Total silence save for the feedback in his own helmet. He’s no longer on the zone. There’s nothing for him there. Nothing in his mind now either. No sign of Indigo. At all. A nasty suspicion’s forming in his head. He’s the one who almost killed her back in the day. If she really
Linehan opens more hatches and starts running wires into the microfission chambers while Lynx establishes a link back to the bridge. The Operative’s face appears on a screen.
“What’s the situation?”
“We’re here,” says Lynx. “It’s going to take awhile.”
“What’s going on?” asks the Operative.
“The comps are fucked. We have to program the thing by hand.”
“But it’s working?”
“We’ll find out.”
“Okay,” says the Operative. “Keep me posted and—
“What your problem?” asks Lynx.
“This,” says the Operative—beams over data—
“Fuck
And it’s all they can do to hang on. The megaships just changed gears yet again—heavier racks of nukes start slotting through them as they move to a whole new level of speed. If this goes on for much longer, all the humans aboard will be crushed by the G-forces. They’re starting to feel pretty squashed now. Spencer and Jarvin are pressed back in their respective corners. But at least they’re braced for it.
Sarmax gets knocked sprawling. He grabs at a doorway, misses—tumbles down a corridor that’s become a shaft—he’s firing his suit-jets, but not in time—walls come rushing up to meet him—
There’s a lurch as the
“No pressure,” says Linehan.
“Fuck you,” mutters Lynx.
“Take a look at this,” says the Operative on the com.

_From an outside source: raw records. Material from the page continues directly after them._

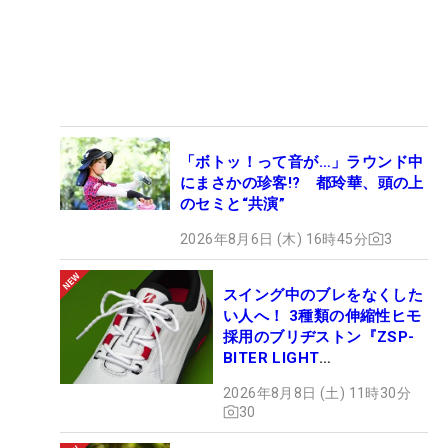
「ボトッ！って音が…」ラウンド中
にまさかの珍客!? 都玲華、頭の上
のセミと“共演”
2026年8月6日 (木) 16時45分
3
スイング中のブレをなくした
い人へ！ 3種類の伸縮性ヒモ
採用のブリヂストン『ZSP-
BITER LIGHT
MAGICLACE』、8月8日デビ
2026年8月8日 (土) 11時30分
ュー
30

But Lynx can spare only a glance at the data that the Operative’s forwarding onto the screen. The vanguards of the Eurasian fleet are kniving in along two distinct vectors—releasing their tethers, slinging scores of troopships toward the Moon. Looks like the two megaships themselves are going to converge on a point behind it. More specifically—
“They’re coming for us,” says the Operative.
“I get that,” says Lynx. “Now if you’ll excuse me—”
“No,” says the Operative, “they’re coming for us.”
We’re heading straight for them,” says Jarvin.
The AI confirms it. The override back at the motors has got them on a collision course with the U.S. fleet, not to mention the other megaship. And now the AI starts to reel off more numbers …
“Holy mother of God,” says Jarvin.
Waking up isn’t easy. Especially when it involves becoming aware of so much pain. Sarmax opens his eyes to find a metal surface pressed up against his visor. He’s pressed up against the rest of that metal, shoved against the edge of a doorway that acceleration has turned into the entrance of a rather deep pit. He’s trying to move. He can’t. His armor’s primary gyros are fucked. His secondaries aren’t reporting for duty. That’s when someone presses their helmet up against his.
Lights gleam along the walls: the elevator car’s moving along grooves cut into the side of a vast cavern. Machinery’s everywhere, crusting along the walls and ceiling like some out-of-control growth.